▶ **Task**: The reply must consist of the complete listing, reproduced exactly, with no images included.

== Exercise materials

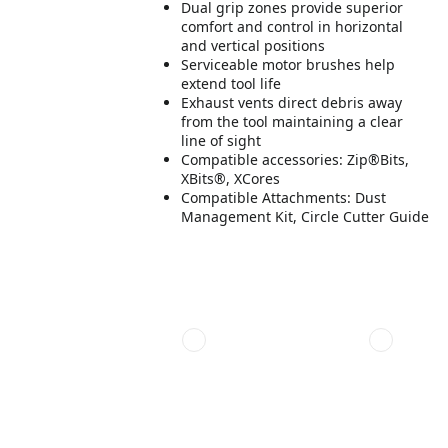
Dual grip zones provide superior
comfort and control in horizontal
and vertical positions
Serviceable motor brushes help
extend tool life
Exhaust vents direct debris away
from the tool maintaining a clear
line of sight
Compatible accessories: Zip®Bits,
XBits®, XCores
Compatible Attachments: Dust
Management Kit, Circle Cutter Guide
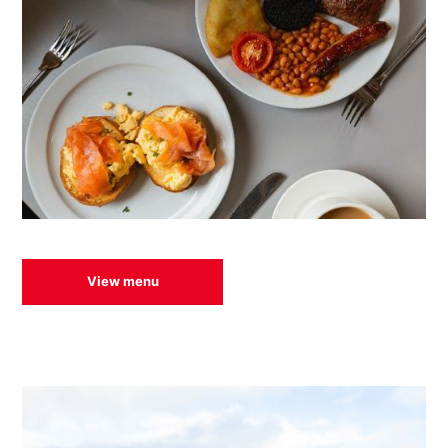
View menu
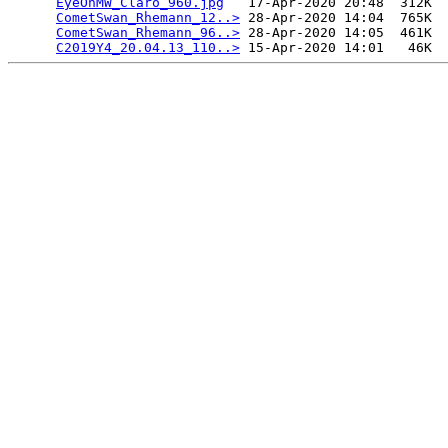
EyeOnMW_Claro_960.jpg
   17-Apr-2020 20:48  312K  

CometSwan_Rhemann_12..>
 28-Apr-2020 14:04  765K  

CometSwan_Rhemann_96..>
 28-Apr-2020 14:05  461K  

C2019Y4_20.04.13_110..>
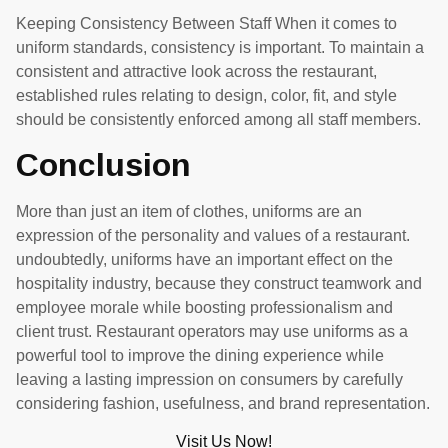
Keeping Consistency Between Staff When it comes to
uniform standards, consistency is important. To maintain a
consistent and attractive look across the restaurant,
established rules relating to design, color, fit, and style
should be consistently enforced among all staff members.
Conclusion
More than just an item of clothes, uniforms are an
expression of the personality and values of a restaurant.
undoubtedly, uniforms have an important effect on the
hospitality industry, because they construct teamwork and
employee morale while boosting professionalism and
client trust. Restaurant operators may use uniforms as a
powerful tool to improve the dining experience while
leaving a lasting impression on consumers by carefully
considering fashion, usefulness, and brand representation.
Visit Us Now!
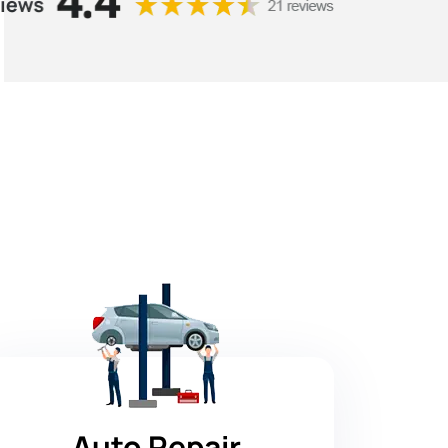
Auto Repair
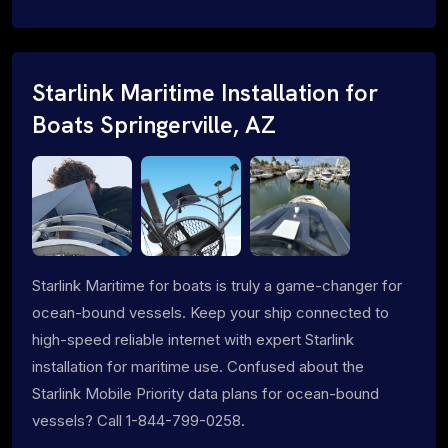
Starlink Maritime Installation for
Boats Springerville, AZ
Starlink Maritime for boats is truly a game-changer for
ocean-bound vessels. Keep your ship connected to
high-speed reliable internet with expert Starlink
installation for maritime use. Confused about the
Starlink Mobile Priority data plans for ocean-bound
vessels? Call 1-844-799-0258.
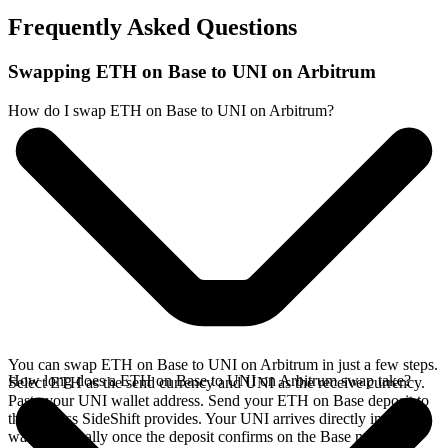
Frequently Asked Questions
Swapping ETH on Base to UNI on Arbitrum
How do I swap ETH on Base to UNI on Arbitrum?
You can swap ETH on Base to UNI on Arbitrum in just a few steps.
How long does a ETH on Base to UNI on Arbitrum swap take?
Select ETH as the send currency and UNI as the receive currency.
Paste your UNI wallet address. Send your ETH on Base deposit to
the address SideShift provides. Your UNI arrives directly in your
wallet, typically once the deposit confirms on the Base network.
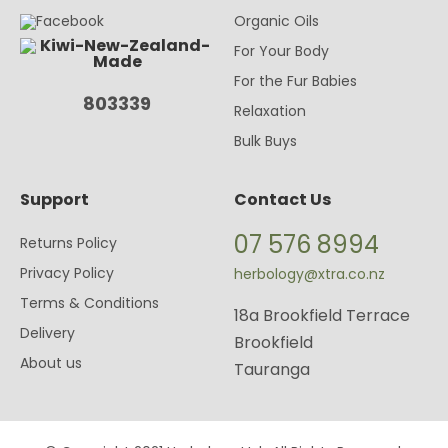
Organic Oils
For Your Body
For the Fur Babies
803339
Relaxation
Bulk Buys
Support
Contact Us
07 576 8994
Returns Policy
Privacy Policy
herbology@xtra.co.nz
Terms & Conditions
18a Brookfield Terrace
Delivery
Brookfield
About us
Tauranga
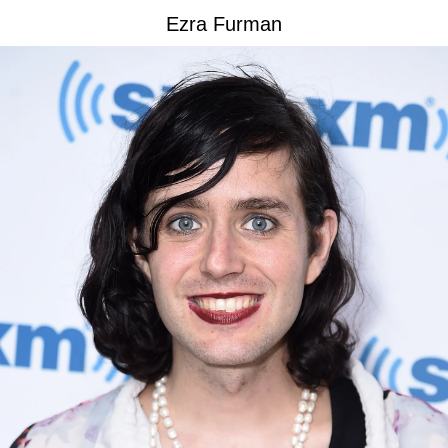
Ezra Furman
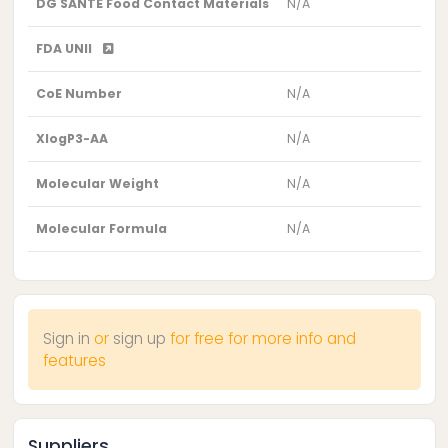
DG SANTE Food Contact Materials
N/A
FDA UNII
CoE Number
N/A
XlogP3-AA
N/A
Molecular Weight
N/A
Molecular Formula
N/A
Sign in
or
sign up
for free for more info and
features
Suppliers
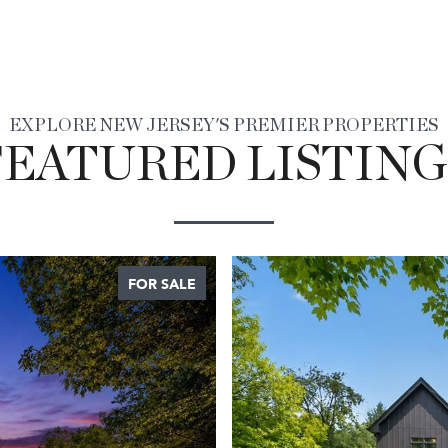
EXPLORE NEW JERSEY'S PREMIER PROPERTIES
FEATURED LISTING
FOR SALE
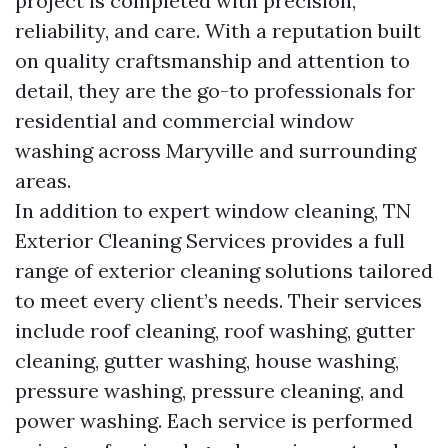
project is completed with precision,
reliability, and care. With a reputation built
on quality craftsmanship and attention to
detail, they are the go-to professionals for
residential and commercial window
washing across Maryville and surrounding
areas.
In addition to expert window cleaning, TN
Exterior Cleaning Services provides a full
range of exterior cleaning solutions tailored
to meet every client’s needs. Their services
include roof cleaning, roof washing, gutter
cleaning, gutter washing, house washing,
pressure washing, pressure cleaning, and
power washing. Each service is performed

====

▶ **Response to the task**:
Dual grip zones provide superior
comfort and control in horizontal
and vertical positions
Serviceable motor brushes help
extend tool life
Exhaust vents direct debris away
from the tool maintaining a clear
line of sight
Compatible accessories: Zip®Bits,
XBits®, XCores
Compatible Attachments: Dust
Management Kit, Circle Cutter Guide
View menu
EyeOnMW_Claro_960.jpg
   17-Apr-2020 20:48  312K  

CometSwan_Rhemann_12..>
 28-Apr-2020 14:04  765K  

CometSwan_Rhemann_96..>
 28-Apr-2020 14:05  461K  

C2019Y4_20.04.13_110..>
Keeping Consistency Between Staff When it comes to
uniform standards, consistency is important. To maintain a
consistent and attractive look across the restaurant,
established rules relating to design, color, fit, and style
should be consistently enforced among all staff members.
Conclusion
More than just an item of clothes, uniforms are an
expression of the personality and values of a restaurant.
undoubtedly, uniforms have an important effect on the
hospitality industry, because they construct teamwork and
employee morale while boosting professionalism and
client trust. Restaurant operators may use uniforms as a
powerful tool to improve the dining experience while
leaving a lasting impression on consumers by carefully
considering fashion, usefulness, and brand representation.
Visit Us Now!
Auto Repair
Starlink Maritime Installation for
Boats Springerville, AZ
Starlink Maritime for boats is truly a game-changer for
ocean-bound vessels. Keep your ship connected to
high-speed reliable internet with expert Starlink
installation for maritime use. Confused about the
Starlink Mobile Priority data plans for ocean-bound
vessels? Call 1-844-799-0258.
Frequently Asked Questions
Swapping ETH on Base to UNI on Arbitrum
How do I swap ETH on Base to UNI on Arbitrum?
You can swap ETH on Base to UNI on Arbitrum in just a few steps.
How long does a ETH on Base to UNI on Arbitrum swap take?
Select ETH as the send currency and UNI as the receive currency.
Paste your UNI wallet address. Send your ETH on Base deposit to
the address SideShift provides. Your UNI arrives directly in your
wallet, typically once the deposit confirms on the Base network.
Organic Oils
For Your Body
For the Fur Babies
803339
Relaxation
Bulk Buys
Support
Contact Us
07 576 8994
Returns Policy
Privacy Policy
herbology@xtra.co.nz
Terms & Conditions
18a Brookfield Terrace
Delivery
Brookfield
About us
Tauranga
Ezra Furman
DG SANTE Food Contact Materials
N/A
FDA UNII
CoE Number
N/A
XlogP3-AA
N/A
Molecular Weight
N/A
Molecular Formula
N/A
Sign in
or
sign up
for free for more info and
features
Suppliers
EXPLORE NEW JERSEY'S PREMIER PROPERTIES
FEATURED LISTING
FOR SALE
project is completed with precision,
reliability, and care. With a reputation built
on quality craftsmanship and attention to
detail, they are the go-to professionals for
residential and commercial window
washing across Maryville and surrounding
areas.
In addition to expert window cleaning, TN
Exterior Cleaning Services provides a full
range of exterior cleaning solutions tailored
to meet every client’s needs. Their services
include roof cleaning, roof washing, gutter
cleaning, gutter washing, house washing,
pressure washing, pressure cleaning, and
power washing. Each service is performed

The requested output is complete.